Woher weht der Wind in der Bretagne? Was bitte sind Hinkelsteine? Und wo verbrachte Paul Gauguin seine Sommer?

Ein Tag, viel Sonne. Aber auch viel Regen oder gar Sturm. So ist das hier oben an der Atlantikküste. Die Windrichtung bestimmen und sich damit für einen ganzen Tag festlegen, das ist schier unmöglich. Deshalb sollte, wer an der Küste im Nordwesten Frankreichs spaziert, unbedingt ein wetterdichtes Cape bei sich haben. Und noch etwas gehört ins Reisegepäck: Sinn für Entdeckungen - auch im Landesinneren. Schließlich liegen hier wahre Schätze.

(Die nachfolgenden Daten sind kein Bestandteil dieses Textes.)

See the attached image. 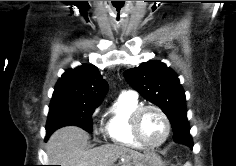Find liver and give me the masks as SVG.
Wrapping results in <instances>:
<instances>
[{
	"label": "liver",
	"mask_w": 236,
	"mask_h": 166,
	"mask_svg": "<svg viewBox=\"0 0 236 166\" xmlns=\"http://www.w3.org/2000/svg\"><path fill=\"white\" fill-rule=\"evenodd\" d=\"M89 135L76 126L56 130L46 144V153L52 165L61 166H113L122 158L136 166L141 164L145 154L123 145L107 144L88 149Z\"/></svg>",
	"instance_id": "liver-1"
}]
</instances>
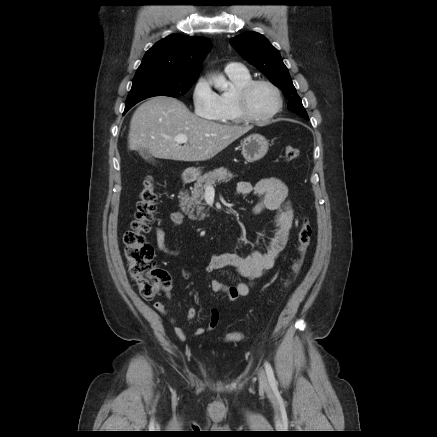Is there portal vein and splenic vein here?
<instances>
[{
  "label": "portal vein and splenic vein",
  "instance_id": "obj_1",
  "mask_svg": "<svg viewBox=\"0 0 437 437\" xmlns=\"http://www.w3.org/2000/svg\"><path fill=\"white\" fill-rule=\"evenodd\" d=\"M174 141L179 144H185L188 142V138L185 135L179 134L174 138ZM206 190H214L212 185L207 186Z\"/></svg>",
  "mask_w": 437,
  "mask_h": 437
}]
</instances>
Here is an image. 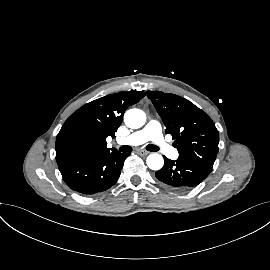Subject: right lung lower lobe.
<instances>
[{
    "label": "right lung lower lobe",
    "mask_w": 270,
    "mask_h": 270,
    "mask_svg": "<svg viewBox=\"0 0 270 270\" xmlns=\"http://www.w3.org/2000/svg\"><path fill=\"white\" fill-rule=\"evenodd\" d=\"M127 153L98 152L58 163L65 183L81 194H95L113 186L121 173Z\"/></svg>",
    "instance_id": "obj_1"
}]
</instances>
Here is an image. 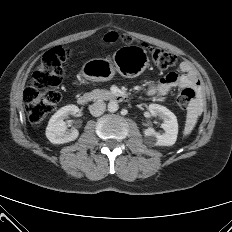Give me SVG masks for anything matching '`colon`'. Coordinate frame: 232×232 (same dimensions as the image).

Apropos Schatz: Den Comic-Band „Der Sohn des Asterix” (Le Fils d’Astérix) kennt wohl jeder. Wer erinnert sich nicht daran, dass Obelix den Milchmann Appendix mit Hinkelsteinen bezahlen wollte? Appendix konnte mit den unglaublich großen und unglaublich schweren Dingern nichts anfangen. Für Obelix hingegen waren sie ein wertvolles Zahlungsmittel. Verdrossen warf Obelix die Hinkelsteine weg. Noch heute liegen sie in der Landschaft der Bretagne herum. Denken wir nicht darüber nach, welche Kraft der lustige Gallier verwenden musste und ob die Geschichte stimmt. Es ist einfach schön, Legenden zu folgen und sie augenscheinlich zu entdecken. Eine rankt sich um die sagenhaften Menhire (das ist Bretonisch, „men” steht für Stein, „hir” für lang), die noch heute als Formation weithin sichtbar sind – als ein Feld voller hoher und langer Steine nahe Carnac. Mehr als 3.000 dieser gewaltigen Menhire, auch Gräber aus Hinkelsteinen, sollen in dieser Region noch zu sehen sein.

 

Noch eine Legende rund um die Hinkelsteine

Zwischen April und Herbst lohnt es sich besonders, das steinerne Meer unweit des Atlantiks zu besuchen. Die wie unvermittelt in die Landschaft gesetzten Brocken sollen mehr als 7.000 Jahre alt sein. Manche von ihnen reichen bis zu vier Meter in die Höhe. Der Volksmund sagt, es seien erstarrte Soldaten. Fakt ist, dass die Megalithe aus der letzten Stonehenge-Ära stammen. Stimmt es? Laut neuester Forschungen schätzt man, dass die ältesten dieser Steine prähistorisch sind, also älter als die ägyptischen Pyramiden. Dr. Bettina Schulz Paulsson, Professorin an der Universität Göteborg in Schweden, setzt in ihren wissenschaftlichen Arbeiten auf die Theorie, dass die Megalithen erst auf Seewegen nach England gelangten. Sie sind stammen damit aus Frankreich. Genauer: der Bretagne.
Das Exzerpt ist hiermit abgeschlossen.